Sending a message to the owner of the public key n has changed

the message is m(i)
get the public key n
choose a large random number r such that 1 < r < n
x(0) = r**2 mod n
repeat as necessary
x(i) = x(i-1)**2
c(i) = h(x(i)) XOR m(i) 'where h() is a a non-invertible (preimage resistant) hash function
send c, x(i+1) to the private key holder

Decryption uses the trapdoor information to recover x(0) as per normal Blum-Goldwasser.

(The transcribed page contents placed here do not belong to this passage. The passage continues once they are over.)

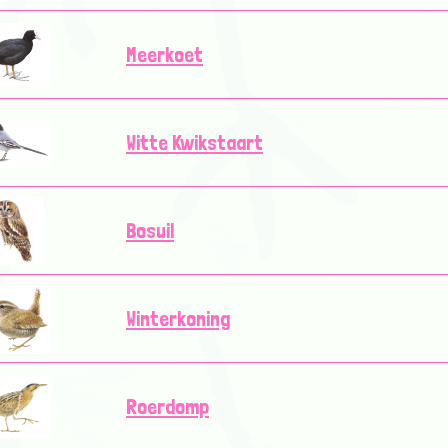
Meerkoet
Witte Kwikstaart
Bosuil
Winterkoning
Roerdomp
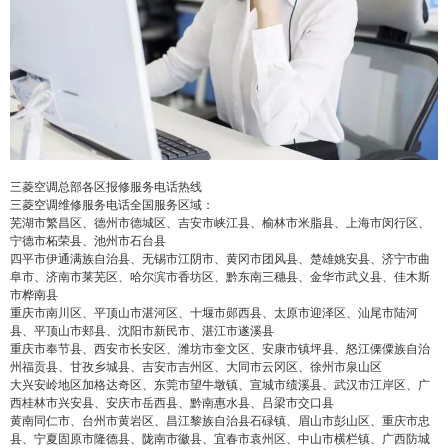
false
给undefined打赏
2
5
10
false
付费内容
元
元
元
20
50
自定义
元
元
三菱空调总部各区报修服务电话热线
三菱空调维修服务电话全国服务区域：
芜湖市繁昌区、德州市德城区、吉安市峡江县、榆林市米脂县、上海市闵行区、
¥
宁德市柘荣县、池州市石台县
6位以上
四平市伊通满族自治县、无锡市江阴市、黄冈市团风县、楚雄姚安县、济宁市曲
阜市、济南市莱芜区、哈尔滨市香坊区、黔东南三穗县、金华市武义县、佳木斯
市桦南县
6位以上
您没有权限发布内容，请购买会员或者提升权
重庆市南川区、平顶山市湛河区、十堰市郧西县、太原市迎泽区、汕尾市陆河
限。
县、平顶山市郏县、沈阳市新民市、湛江市遂溪县
重庆市奉节县、西安市长安区、潍坊市奎文区、安康市镇坪县、怒江傈僳族自治
州福贡县、甘孜乡城县、吉安市吉州区、大同市云冈区、徐州市泉山区
大兴安岭地区加格达奇区、东莞市望牛墩镇、宣城市绩溪县、武汉市江岸区、广
西桂林市兴安县、安庆市岳西县、黔南惠水县、吕梁市交口县
忘记密码？
找回
立刻支付
黄南同仁市、台州市黄岩区、昌江黎族自治县石碌镇、眉山市彭山区、重庆市忠
县、宁夏固原市隆德县、陇南市徽县、宜春市袁州区、中山市横栏镇、广西防城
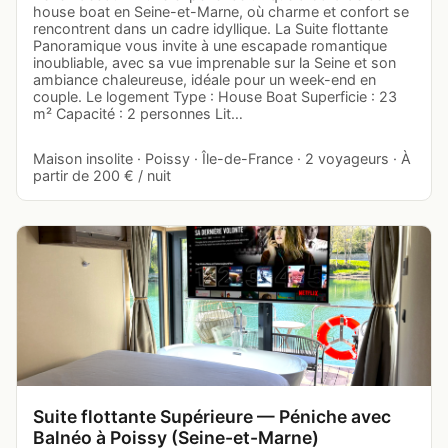
house boat en Seine-et-Marne, où charme et confort se
rencontrent dans un cadre idyllique. La Suite flottante
Panoramique vous invite à une escapade romantique
inoubliable, avec sa vue imprenable sur la Seine et son
ambiance chaleureuse, idéale pour un week-end en
couple. Le logement Type : House Boat Superficie : 23
m² Capacité : 2 personnes Lit…
Maison insolite · Poissy · Île-de-France · 2 voyageurs · À
partir de 200 € / nuit
Suite flottante Supérieure — Péniche avec
Balnéo à Poissy (Seine-et-Marne)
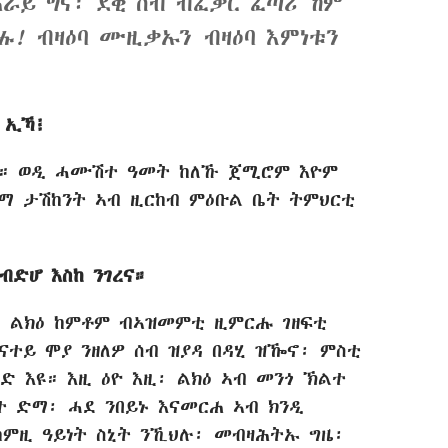
ሕራይ ግና፡ ደቂ ሰብ ብፈቃር ፈጣሪ ኸም
ሑ!
ብዛዕባ ሙዚቃኡን ብዛዕባ እምነቱን
 ኢኻ፧
ም። ወዲ ሓሙሽተ ዓመት ከለኹ ጀሚሮም እዮም
ማ ታሽከንት ኣብ ዚርከብ ምዕቡል ቤት ትምህርቲ
ብድሆ እስከ ንገረና።
። ልክዕ ከምቶም ብኣዝመምቲ ዚምርሑ ገዘፍቲ
ተይ ሞያ ንዘለዎ ሰብ ዝያዳ በዳሂ ዝዀኖ፡ ምስቲ
 እዩ። እዚ ዕዮ እዚ፡ ልክዕ ኣብ መንጎ ኽልተ
ት ድማ፡ ሓደ ንበይኑ እናመርሐ ኣብ ክንዲ
ከምዚ ዓይነት ስኒት ንኺህሉ፡ መብዛሕትኡ ግዜ፡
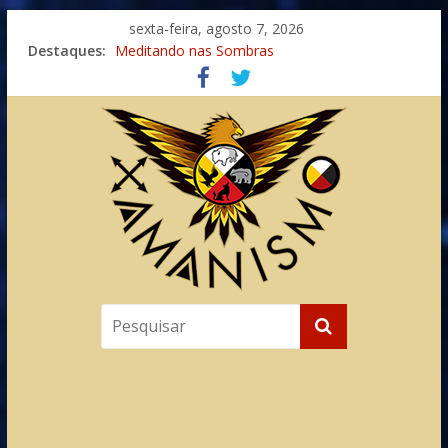
sexta-feira, agosto 7, 2026
Imaginação na Cura
Destaques:
Meditando nas Sombras
Autosuficiência: A Jornada do Espírito Ancestral
Xamanismo Universal
Totens – Caminho Espiritual – Crescimento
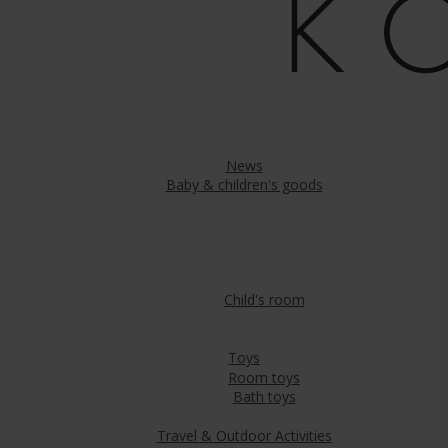
News
Baby & children's goods
Child's room
Toys
Room toys
Bath toys
Travel & Outdoor Activities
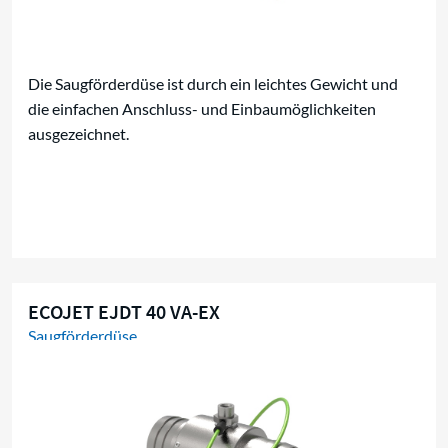
Die Saugförderdüse ist durch ein leichtes Gewicht und
die einfachen Anschluss- und Einbaumöglichkeiten
ausgezeichnet.
ECOJET EJDT 40 VA-EX
Saugförderdüse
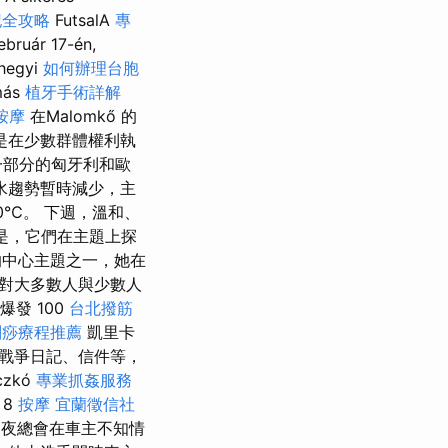
記全攻略
FutsalA
專
bruár 17-én,
mhegyi
如何辦理台胞
ás
植牙手術詳解
按摩
在Malomkő 的
是在少數群體權利執
一部分的匈牙利和歐
水趨勢暫時減少，主
0℃。 下週，溫和、
是，它們在主題上探
的中心主題之一，她在
對大多數人與少數人
發 100
台北撥筋
刮痧療程推薦
凱里卡
戰爭日記、信件等，
czkó
專業抓姦服務
 8
按摩
宜蘭徵信社
夜總會在車主不知情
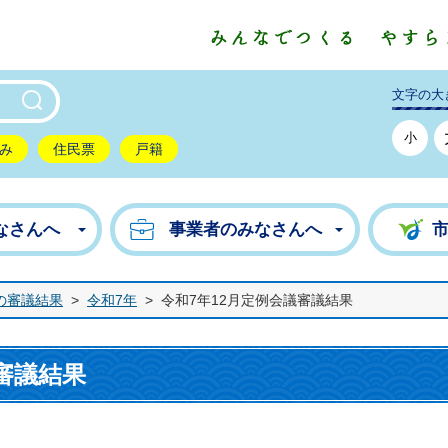
東市公式ホームページ
文字の大
小
み
住民票
戸籍
なさんへ
事業者のみなさんへ
の審議結果
>
令和7年
>
令和7年12月定例会議審議結果
審議結果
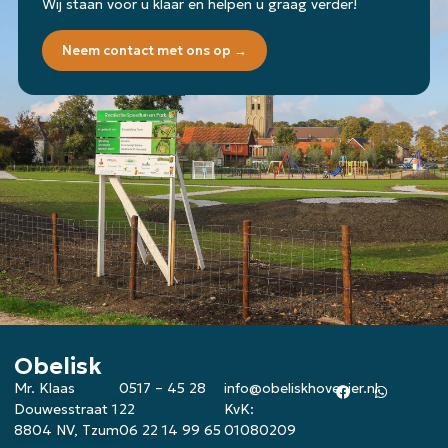
Wij staan voor u klaar en helpen u graag verder!
Neem contact met ons op →
Obelisk
Mr. Klaas
0517 – 45 28
info@obeliskhovenier.nl
Douwesstraat 1
22
KvK:
8804 NV, Tzum
06 22 14 99 65
01080209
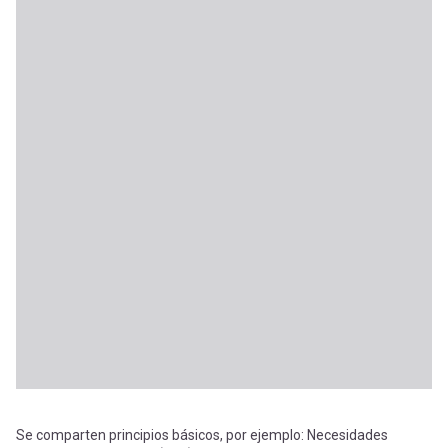
Se comparten principios básicos, por ejemplo: Necesidades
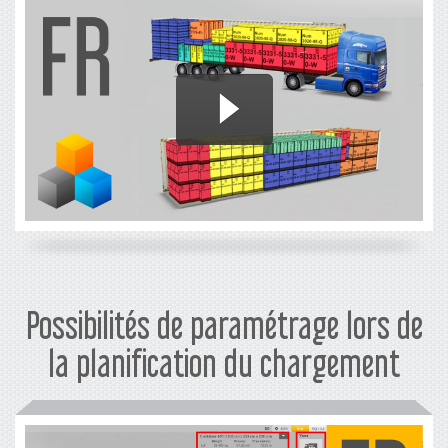
Possibilités de paramétrage lors de
la planification du chargement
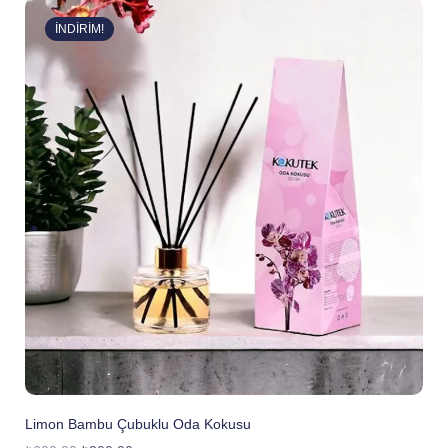
İNDIRIM!
Limon Bambu Çubuklu Oda Kokusu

The message is recovered by

m(i)= h(x(i)) XOR c(i)

This is computationally secure providing that
1).factoring n is infeasible and
2).it is infeasible to invert the hash function.

I can see no reason not to use the entire value of x(i) as input to the hash function. In fact quite the opposite. Use only the “secure” few bits of x(i) to feed the hash function makes the encryption vulnerable to a dictionary attack.

If the hash function is secure the entire hash function output can be used and not give away information about the private key. Speed is greatly improved by using the entire output of a hash function.

Or not?
I am concerned about having overlooked something (probably simple) or reinventing the wheel. So comments are appreciated.